━━ Records for this task

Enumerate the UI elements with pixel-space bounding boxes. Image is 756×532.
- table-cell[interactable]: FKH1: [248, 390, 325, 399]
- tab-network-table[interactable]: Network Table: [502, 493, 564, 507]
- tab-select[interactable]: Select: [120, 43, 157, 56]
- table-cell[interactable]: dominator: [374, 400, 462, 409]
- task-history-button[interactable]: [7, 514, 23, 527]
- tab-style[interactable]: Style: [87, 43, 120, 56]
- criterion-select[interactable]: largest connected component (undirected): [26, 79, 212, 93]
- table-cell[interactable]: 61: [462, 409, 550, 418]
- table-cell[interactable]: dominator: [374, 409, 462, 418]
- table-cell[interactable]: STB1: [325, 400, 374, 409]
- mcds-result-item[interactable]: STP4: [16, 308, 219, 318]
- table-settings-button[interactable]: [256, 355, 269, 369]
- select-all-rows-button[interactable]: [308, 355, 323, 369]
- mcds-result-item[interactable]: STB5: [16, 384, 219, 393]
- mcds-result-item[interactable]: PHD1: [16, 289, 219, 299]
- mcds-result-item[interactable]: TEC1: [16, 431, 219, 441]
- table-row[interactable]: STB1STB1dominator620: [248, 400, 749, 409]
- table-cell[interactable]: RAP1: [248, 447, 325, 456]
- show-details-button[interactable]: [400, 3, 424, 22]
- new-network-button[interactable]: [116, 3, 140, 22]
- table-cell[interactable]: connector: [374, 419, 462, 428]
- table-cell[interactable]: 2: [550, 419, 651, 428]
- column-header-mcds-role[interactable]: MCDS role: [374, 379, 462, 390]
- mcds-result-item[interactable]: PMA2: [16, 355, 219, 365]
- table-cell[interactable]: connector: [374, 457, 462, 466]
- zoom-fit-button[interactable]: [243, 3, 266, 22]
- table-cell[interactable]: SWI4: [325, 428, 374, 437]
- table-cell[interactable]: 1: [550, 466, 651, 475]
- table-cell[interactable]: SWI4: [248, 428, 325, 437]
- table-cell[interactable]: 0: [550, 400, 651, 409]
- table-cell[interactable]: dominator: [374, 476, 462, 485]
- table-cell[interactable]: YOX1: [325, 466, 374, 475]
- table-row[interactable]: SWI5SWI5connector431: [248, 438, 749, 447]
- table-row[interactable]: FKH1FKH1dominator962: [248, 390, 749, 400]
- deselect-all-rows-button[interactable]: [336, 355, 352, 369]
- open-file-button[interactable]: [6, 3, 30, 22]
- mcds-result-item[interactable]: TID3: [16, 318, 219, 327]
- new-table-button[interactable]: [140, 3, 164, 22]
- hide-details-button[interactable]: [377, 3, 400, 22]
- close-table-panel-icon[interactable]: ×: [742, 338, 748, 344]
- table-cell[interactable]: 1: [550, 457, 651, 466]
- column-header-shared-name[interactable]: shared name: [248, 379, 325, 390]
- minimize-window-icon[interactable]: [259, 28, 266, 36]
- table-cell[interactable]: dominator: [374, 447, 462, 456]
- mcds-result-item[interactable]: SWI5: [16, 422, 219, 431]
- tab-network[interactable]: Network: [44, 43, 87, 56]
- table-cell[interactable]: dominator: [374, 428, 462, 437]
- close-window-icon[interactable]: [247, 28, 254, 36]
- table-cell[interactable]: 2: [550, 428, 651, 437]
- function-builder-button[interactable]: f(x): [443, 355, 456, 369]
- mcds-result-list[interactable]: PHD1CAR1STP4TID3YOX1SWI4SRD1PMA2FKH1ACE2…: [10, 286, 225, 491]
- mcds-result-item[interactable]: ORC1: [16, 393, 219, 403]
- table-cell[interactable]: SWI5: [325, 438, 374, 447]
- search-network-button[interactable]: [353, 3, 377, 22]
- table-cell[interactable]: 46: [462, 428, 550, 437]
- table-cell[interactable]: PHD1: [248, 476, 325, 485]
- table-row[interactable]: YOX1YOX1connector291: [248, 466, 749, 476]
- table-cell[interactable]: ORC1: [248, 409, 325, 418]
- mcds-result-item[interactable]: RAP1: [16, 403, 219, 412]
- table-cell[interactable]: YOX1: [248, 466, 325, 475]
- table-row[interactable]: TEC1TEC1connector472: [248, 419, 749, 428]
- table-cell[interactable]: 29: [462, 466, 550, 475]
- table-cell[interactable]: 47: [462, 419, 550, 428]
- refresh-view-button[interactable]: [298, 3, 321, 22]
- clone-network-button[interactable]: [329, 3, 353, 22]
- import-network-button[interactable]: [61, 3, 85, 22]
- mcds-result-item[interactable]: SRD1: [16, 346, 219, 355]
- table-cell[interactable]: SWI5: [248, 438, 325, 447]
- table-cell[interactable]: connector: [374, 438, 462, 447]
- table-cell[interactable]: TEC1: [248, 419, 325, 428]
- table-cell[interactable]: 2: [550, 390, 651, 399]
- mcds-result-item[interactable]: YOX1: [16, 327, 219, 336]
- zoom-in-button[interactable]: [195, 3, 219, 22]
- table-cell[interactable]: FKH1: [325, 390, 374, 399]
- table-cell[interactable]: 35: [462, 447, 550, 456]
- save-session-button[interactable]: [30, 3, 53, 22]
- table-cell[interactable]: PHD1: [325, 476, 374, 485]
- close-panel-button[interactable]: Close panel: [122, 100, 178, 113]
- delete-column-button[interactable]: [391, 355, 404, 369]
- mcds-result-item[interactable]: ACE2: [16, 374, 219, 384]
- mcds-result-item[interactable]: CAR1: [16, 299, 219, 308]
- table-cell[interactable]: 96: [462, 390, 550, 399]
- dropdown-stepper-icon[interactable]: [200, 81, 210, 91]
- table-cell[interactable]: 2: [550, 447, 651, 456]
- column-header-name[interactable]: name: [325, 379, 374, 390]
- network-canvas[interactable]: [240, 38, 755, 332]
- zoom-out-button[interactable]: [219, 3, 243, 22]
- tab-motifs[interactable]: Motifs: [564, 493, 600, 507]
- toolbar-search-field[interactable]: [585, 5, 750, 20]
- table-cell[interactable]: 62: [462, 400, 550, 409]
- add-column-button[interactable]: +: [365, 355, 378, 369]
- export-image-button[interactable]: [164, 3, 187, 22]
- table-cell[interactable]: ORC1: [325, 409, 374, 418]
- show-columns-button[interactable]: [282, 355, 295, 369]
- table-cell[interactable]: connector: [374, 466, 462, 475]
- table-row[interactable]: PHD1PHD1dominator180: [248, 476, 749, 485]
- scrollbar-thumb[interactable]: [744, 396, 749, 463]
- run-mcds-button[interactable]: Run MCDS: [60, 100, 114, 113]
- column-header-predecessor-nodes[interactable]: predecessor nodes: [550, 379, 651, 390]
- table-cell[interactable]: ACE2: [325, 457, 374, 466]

━━━━

Tally the lines of the records that contain the word "details", then give only the tally.

**Solution to this problem**
2